It doesn't look like much from the outside, but Cherry Blossom Mews is a miraculous place. It's somewhere that finds you, rather than the other way around.
Sadie McQueen has leased a double fronted space in this small cul de sac in a culturally diverse corner of central London. The cobbles muffle the noise of double-deckers roaring past the arched gates. Turn right and you are in a futuristic maze of corporate glass monoliths. Turn left and you see a wide street with many different houses. Towering above the mews are the degenerating tower blocks of an infamous estate. The old folks home and the nearby school are both in need of TLC; the private members' club that set up shop in a listed Georgian building has been discreetly refurbished at huge expense.
Into this confusion comes Sadie. She fell in love with the street the moment she first twisted her ankle on its cobbles. Her double-fronted unit is now a spa. She has sunk all her money into the lease and refurbishment. She's sunk all her hope into the carefully designed treatment rooms, the calm white reception space, the bijou flat carved out of the floor above.

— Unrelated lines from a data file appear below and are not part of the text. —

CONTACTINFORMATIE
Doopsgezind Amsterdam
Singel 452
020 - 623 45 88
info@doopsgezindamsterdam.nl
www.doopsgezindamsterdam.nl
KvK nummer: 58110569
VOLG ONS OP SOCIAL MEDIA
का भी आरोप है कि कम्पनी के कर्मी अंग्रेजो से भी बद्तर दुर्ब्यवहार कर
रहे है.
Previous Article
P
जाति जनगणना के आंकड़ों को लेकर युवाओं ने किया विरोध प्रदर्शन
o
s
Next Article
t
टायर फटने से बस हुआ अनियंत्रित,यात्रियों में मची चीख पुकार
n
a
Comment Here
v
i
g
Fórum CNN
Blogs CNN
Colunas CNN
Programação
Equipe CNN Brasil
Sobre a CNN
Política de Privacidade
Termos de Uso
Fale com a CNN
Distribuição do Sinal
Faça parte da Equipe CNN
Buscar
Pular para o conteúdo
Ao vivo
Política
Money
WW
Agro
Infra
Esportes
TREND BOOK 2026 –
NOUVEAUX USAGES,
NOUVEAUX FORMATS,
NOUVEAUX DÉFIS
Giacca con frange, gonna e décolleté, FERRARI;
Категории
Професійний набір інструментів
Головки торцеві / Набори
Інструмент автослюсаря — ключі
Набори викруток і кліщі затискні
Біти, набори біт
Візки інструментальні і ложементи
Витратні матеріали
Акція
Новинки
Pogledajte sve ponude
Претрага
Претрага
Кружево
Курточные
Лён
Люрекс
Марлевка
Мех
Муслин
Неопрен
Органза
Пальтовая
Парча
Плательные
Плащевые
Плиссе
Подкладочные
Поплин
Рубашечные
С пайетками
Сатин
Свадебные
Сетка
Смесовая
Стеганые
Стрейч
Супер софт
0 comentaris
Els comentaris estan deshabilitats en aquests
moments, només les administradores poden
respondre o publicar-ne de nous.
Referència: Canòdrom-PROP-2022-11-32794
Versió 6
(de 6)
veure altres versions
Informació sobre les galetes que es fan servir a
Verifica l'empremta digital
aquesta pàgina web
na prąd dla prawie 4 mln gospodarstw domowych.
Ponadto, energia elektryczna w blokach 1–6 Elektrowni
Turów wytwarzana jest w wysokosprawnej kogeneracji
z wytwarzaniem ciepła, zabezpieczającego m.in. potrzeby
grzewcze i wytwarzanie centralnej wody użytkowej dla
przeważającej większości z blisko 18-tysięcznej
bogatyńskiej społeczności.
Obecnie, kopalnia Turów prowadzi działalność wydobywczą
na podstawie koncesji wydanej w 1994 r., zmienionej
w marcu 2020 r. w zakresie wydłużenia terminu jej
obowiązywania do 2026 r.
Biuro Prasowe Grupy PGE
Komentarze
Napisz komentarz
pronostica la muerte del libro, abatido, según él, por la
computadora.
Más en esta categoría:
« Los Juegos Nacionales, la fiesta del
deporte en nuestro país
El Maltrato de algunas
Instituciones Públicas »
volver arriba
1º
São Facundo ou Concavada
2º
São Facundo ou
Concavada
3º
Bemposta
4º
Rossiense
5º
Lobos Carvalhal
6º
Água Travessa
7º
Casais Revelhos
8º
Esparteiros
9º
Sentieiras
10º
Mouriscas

Sadie has a mission to connect. To heal herself from tragedy. Sadie has wrapped the mews around her like a warm blanket, after unimaginable loss and unimaginable guilt. Her hard-won peace is threatened, not only by the prospect of the mews going under but by a man aptly named Hero who wakes up her comatose heart.
Sadie has a lot to give, and a lot to learn, not least that some ghosts aren't ghosts at all.
Review: Well Juliet Ashton really likes to put her characters through it in her novels, she throws everything she has at them and this book is no exception.
Sadie is such a complex main character. She has a troubled past and a positive present and she is such a solid part of her community. I loved what she tried to make happen in her little corner of the world and I also really respected where she had come from. There really is so much that has gone on in Sadie's past in so many ways that it is a surprise to us all she is living the life she is living. I love the storyline that this author wrote for Sadie and I really feel like I knew her as a real person by the end of this book.
This book has a whole host of side characters too, this is a really big cast and they really do each get their own slice of the pie when it comes to plot points. Each of them is well-developed and has their own drama going on either in their present or in their past. The trouble was, I was so invested in finding out about Sadie's past and her life that I didn't love the side plot as much as I should have done. I saw it a bit more as a distraction than as an enhancement to her world. I liked the little bit of romance that we had going on and the friendship but I didn't feel as invested in these other characters the same way as I felt invested in the main storyline.
This book tackles some big issues and there are definitely some care warnings for domestic abuse, substance abuse and death that come with this book. This is not an issues based book though and I really feel like the substance abuse is dealt with really well over the course of the novel. If you love reading very character driven novels then this book is for you.